3. **Initializing Checkpoint System**
  - Loading any previous processing state
  - Setting up progress tracking variables
  - Establishing failure recovery mechanism

**Note**: Run this cell first to ensure all dependencies are available before proceeding with batch processing.

In [10]:
# Cell 2 - Environment Setup
import numpy as np
import pandas as pd
from pathlib import Path
import json
from datetime import datetime, timedelta
import logging
import os
import sys

# Add mlops modules to path
sys.path.insert(0, '../lib')

# Setup logging
logging.basicConfig(
    level=logging.INFO,
    format='%(asctime)s - %(levelname)s - %(message)s'
)

# Check for OpenCV
try:
    import cv2
    print(f"✓ OpenCV version: {cv2.__version__}")
except ImportError:
    print("⚠️ OpenCV not installed.

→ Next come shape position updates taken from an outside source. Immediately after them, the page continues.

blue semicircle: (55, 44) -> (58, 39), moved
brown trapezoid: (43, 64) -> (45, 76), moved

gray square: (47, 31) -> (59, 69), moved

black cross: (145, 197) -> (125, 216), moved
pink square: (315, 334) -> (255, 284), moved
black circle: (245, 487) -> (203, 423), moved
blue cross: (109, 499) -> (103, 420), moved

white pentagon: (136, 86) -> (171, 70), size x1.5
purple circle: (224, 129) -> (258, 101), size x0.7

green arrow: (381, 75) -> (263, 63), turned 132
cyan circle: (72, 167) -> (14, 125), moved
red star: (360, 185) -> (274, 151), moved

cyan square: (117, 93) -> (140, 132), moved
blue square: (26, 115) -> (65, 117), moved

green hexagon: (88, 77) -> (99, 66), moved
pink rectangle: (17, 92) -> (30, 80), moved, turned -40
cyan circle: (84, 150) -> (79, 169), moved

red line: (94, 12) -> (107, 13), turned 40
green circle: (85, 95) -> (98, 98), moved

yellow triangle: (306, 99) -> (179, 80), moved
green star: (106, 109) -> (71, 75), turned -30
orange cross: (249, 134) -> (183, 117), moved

Install with: pip install opencv-python")
    print("   Continuing without video processing capabilities...")
    cv2 = None

print(f"✓ Python version: {sys.version.split()[0]}")
print(f"✓ Working directory: {os.getcwd()}")

⚠️ OpenCV not installed. Install with: pip install opencv-python
   Continuing without video processing capabilities...
✓ Python version: 3.12.9
✓ Working directory: /home/trauco/v3-traffic-vision/notebooks/MLOps


## 📐 Batch Processing Configuration

Define the core parameters for daily batch preprocessing:

- **Target Time**: Extract frames from videos closest to 12:00 PM EST
- **Date Filter**: Process only videos from yesterday (full calendar day)
- **Frame Count**: Number of frames to extract per video
- **Input Path**: Base directory containing camera subdirectories
- **Output Path**: Where to save extracted frames
- **File Pattern**: Expected video filename format (CAMERA_YYYYMMDD_HHMMSS.mp4)

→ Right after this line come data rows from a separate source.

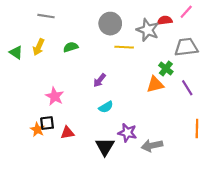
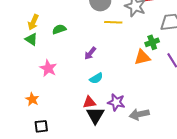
green semicircle: (71, 47) -> (59, 29), moved
green triangle: (16, 52) -> (31, 39), moved
green cross: (166, 68) -> (152, 42), turned 32
black square: (47, 123) -> (41, 126), moved
red triangle: (67, 133) -> (89, 102), moved

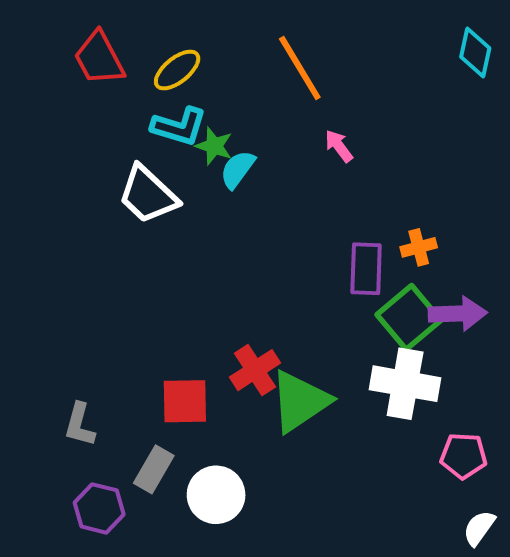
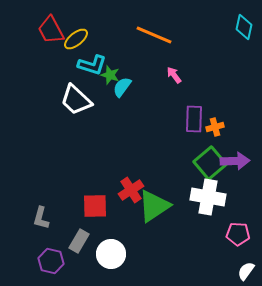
orange line: (300, 68) -> (154, 35), turned -36
yellow ellipse: (177, 70) -> (76, 39), moved
purple rectangle: (366, 269) -> (194, 119), moved

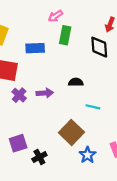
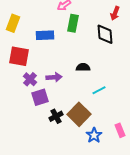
cyan line: (93, 107) -> (99, 90), turned -40
purple square: (18, 143) -> (40, 97), moved
black cross: (39, 157) -> (56, 116), moved

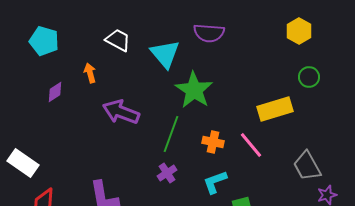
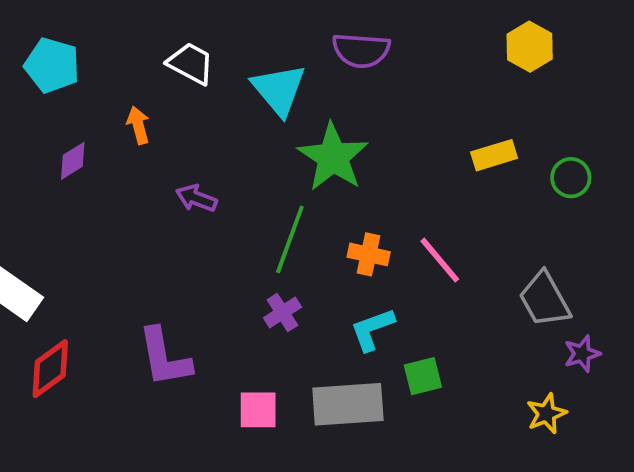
green circle: (309, 77) -> (571, 178), moved
yellow rectangle: (275, 109) -> (494, 155), moved, size x0.7
purple arrow: (121, 112) -> (196, 198), size x0.6

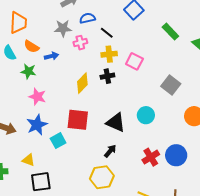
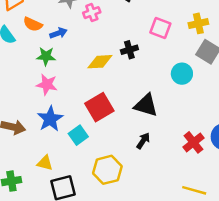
yellow cross: (109, 54) -> (198, 23), moved
green star: (28, 71) -> (46, 56), moved
yellow diamond: (82, 83) -> (100, 62), turned 50
cyan circle: (146, 115) -> (182, 74), moved
red square: (78, 120) -> (99, 107), turned -30
yellow hexagon: (102, 177) -> (107, 170), moved

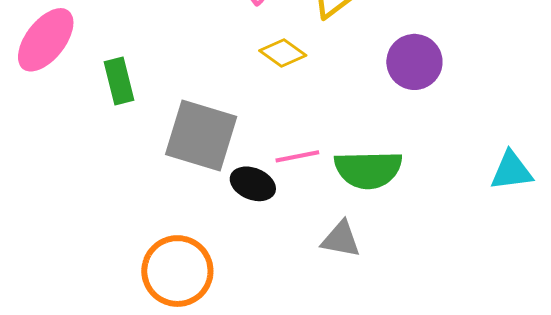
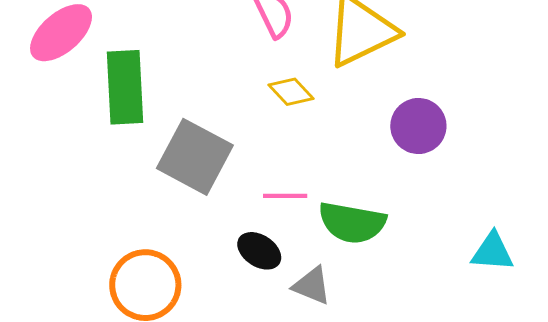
green rectangle: (119, 81) -> (125, 87), size x1.6
black ellipse: (253, 184) -> (259, 251), moved

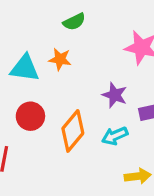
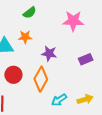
purple star: (115, 95) -> (49, 53), moved
cyan arrow: (115, 136) -> (59, 100), moved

This configuration serves as the single source of truth for the batch processing workflow.

In [11]:
# Cell 3 - Batch Processing Configuration
from datetime import datetime, timedelta

# Configuration
CONFIG = {
   # Time targeting
   'TARGET_TIME': '120000',  # 12:00:00 in 24-hour format
   'TARGET_HOUR': 12,
   
   # Date filtering - yesterday only
   'PROCESS_DATE': (datetime.now() - timedelta(days=1)).strftime('%Y%m%d'),
   
   # Frame extraction
   'FRAMES_PER_VIDEO': 10,
   
   # Paths
   'INPUT_DIR': Path.home() / 'traffic-recordings',
   'OUTPUT_DIR': Path('batch_processed_frames'),
   
   # File pattern
   'VIDEO_PATTERN': '*_{date}_*.mp4',  # Will be formatted with PROCESS_DATE
   'FILENAME_FORMAT': '{camera}_{date}_{time}.mp4'  # Expected format
}

# Display configuration
print("Batch Processing Configuration:")
print(f"  Target Date: {CONFIG['PROCESS_DATE']}")
print(f"  Target Time: {CONFIG['TARGET_TIME']} (12:00:00)")
print(f"  Frames per video: {CONFIG['FRAMES_PER_VIDEO']}")
print(f"  Input: {CONFIG['INPUT_DIR']}")
print(f"  Output: {CONFIG['OUTPUT_DIR']}")

Batch Processing Configuration:
  Target Date: 20250620
  Target Time: 120000 (12:00:00)
  Frames per video: 10
  Input: /home/trauco/traffic-recordings
  Output: batch_processed_frames


## 💾 Initialize Checkpoint System

Create checkpoint functionality to track processing progress and enable recovery from interruptions. This system saves state after each video completes, allowing the workflow to resume from the last successful video if stopped.